Heathrow expansion triggers minister’s resignation but Johnson will miss vote
The Foreign Secretary will be out of the country when MPs decide whether to back Heathrow expansion.
Boris Johnson will miss a crucial Commons decision on Heathrow expansion, meaning he will avoid having to choose between his Cabinet job and his opposition to the third runway.
The Foreign Secretary will be out of the country when MPs vote on Monday, sparing Theresa May a potential headache over the future of her most high-profile minister.
The Prime Minister has already suffered one resignation over the decision to force Tory MPs to back the plan, with Greg Hands quitting as international trade minister to oppose the airport expansion.

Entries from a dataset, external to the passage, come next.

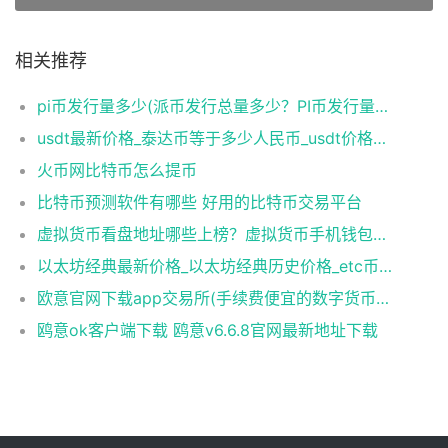
相关推荐
pi币发行量多少(派币发行总量多少？PI币发行量详细介绍)
usdt最新价格_泰达币等于多少人民币_usdt价格今日行情_20231207
火币网比特币怎么提币
比特币预测软件有哪些 好用的比特币交易平台
虚拟货币看盘地址哪些上榜？虚拟货币手机钱包交易量排名
以太坊经典最新价格_以太坊经典历史价格_etc币实时价格_20231207
欧意官网下载app交易所(手续费便宜的数字货币交易所)v6.24.34
鸥意ok客户端下载 鸥意v6.6.8官网最新地址下载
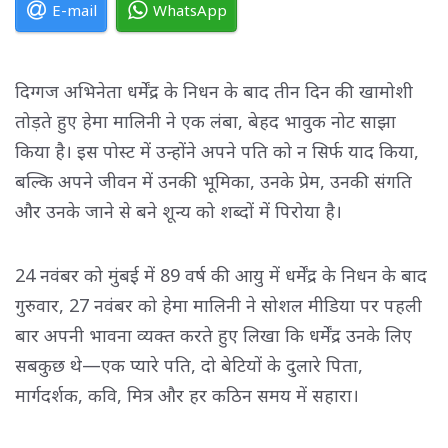
E-mail
WhatsApp
दिग्गज अभिनेता धर्मेंद्र के निधन के बाद तीन दिन की खामोशी
तोड़ते हुए हेमा मालिनी ने एक लंबा, बेहद भावुक नोट साझा
किया है। इस पोस्ट में उन्होंने अपने पति को न सिर्फ याद किया,
बल्कि अपने जीवन में उनकी भूमिका, उनके प्रेम, उनकी संगति
और उनके जाने से बने शून्य को शब्दों में पिरोया है।
24 नवंबर को मुंबई में 89 वर्ष की आयु में धर्मेंद्र के निधन के बाद
गुरुवार, 27 नवंबर को हेमा मालिनी ने सोशल मीडिया पर पहली
बार अपनी भावना व्यक्त करते हुए लिखा कि धर्मेंद्र उनके लिए
सबकुछ थे—एक प्यारे पति, दो बेटियों के दुलारे पिता,
मार्गदर्शक, कवि, मित्र और हर कठिन समय में सहारा।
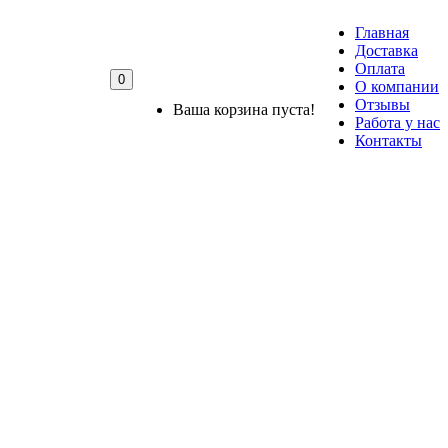
Главная
Доставка
Оплата
0
О компании
Отзывы
Ваша корзина пуста!
Работа у нас
Контакты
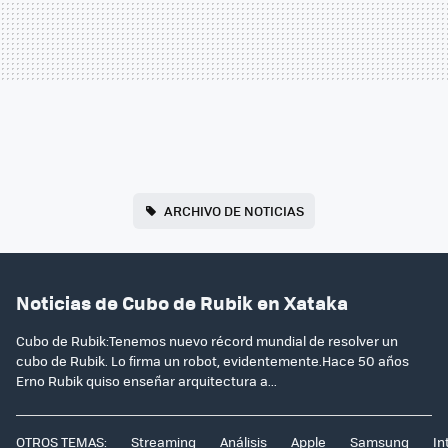
ARCHIVO DE NOTICIAS
Noticias de Cubo de Rubik en Xataka
Cubo de Rubik:Tenemos nuevo récord mundial de resolver un
cubo de Rubik. Lo firma un robot, evidentemente.Hace 50 años
Erno Rubik quiso enseñar arquitectura a...
OTROS TEMAS:
Streaming
Análisis
Apple
Samsung
In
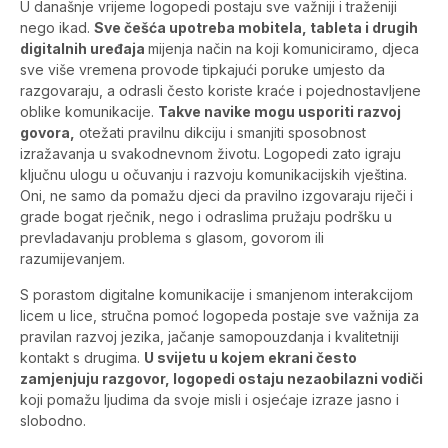
U današnje vrijeme logopedi postaju sve važniji i traženiji
nego ikad.
Sve češća upotreba mobitela, tableta i drugih
digitalnih uređaja
mijenja način na koji komuniciramo, djeca
sve više vremena provode tipkajući poruke umjesto da
razgovaraju, a odrasli često koriste kraće i pojednostavljene
oblike komunikacije.
Takve navike mogu usporiti razvoj
govora,
otežati pravilnu dikciju i smanjiti sposobnost
izražavanja u svakodnevnom životu. Logopedi zato igraju
ključnu ulogu u očuvanju i razvoju komunikacijskih vještina.
Oni, ne samo da pomažu djeci da pravilno izgovaraju riječi i
grade bogat rječnik, nego i odraslima pružaju podršku u
prevladavanju problema s glasom, govorom ili
razumijevanjem.
S porastom digitalne komunikacije i smanjenom interakcijom
licem u lice, stručna pomoć logopeda postaje sve važnija za
pravilan razvoj jezika, jačanje samopouzdanja i kvalitetniji
kontakt s drugima.
U svijetu u kojem ekrani često
zamjenjuju razgovor, logopedi ostaju nezaobilazni vodiči
koji pomažu ljudima da svoje misli i osjećaje izraze jasno i
slobodno.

As the Government will be whipping the vote on Monday, this means I am resigning from the Government. It has been an honour to serve the Prime Minister (and her predecessor) for the last 7 years and I wish the PM & the Government every continuing success. https://t.co/GQedGcfy80— Greg Hands (@GregHands) June 21, 2018
Mr Hands said he was standing down in order to honour a pledge to his west London constituents to vote against the plan.
His decision immediately turned the spotlight on to Mr Johnson, who has been a long-standing and vocal opponent of a third runway.
A Government source said Mr Johnson will be “out of the country” on Monday but refused to reveal where “due to security reasons”.
The Commons vote coincides with a meeting of EU foreign ministers in Luxembourg, but Sir Alan Duncan is set to be the UK’s representative there.
Shadow transport secretary Andy McDonald said it would be “weak” if the Foreign Secretary chose to be out of the country so as to retain his job.
“Greg Hands’s resignation piles the pressure on Boris Johnson, who promised his constituents he would ‘lie down in front of the bulldozers’ to stop a third runway,” he said.
Liberal Democrat leader Sir Vince Cable said: “Heathrow expansion is expensive, will damage the environment and will end up hurting rather than helping regional economies.
“I hope that other ministers, such as Boris Johnson, who have previously taken a staunch anti-Heathrow expansion stance will now follow the Liberal Democrats and vote against the third runway.”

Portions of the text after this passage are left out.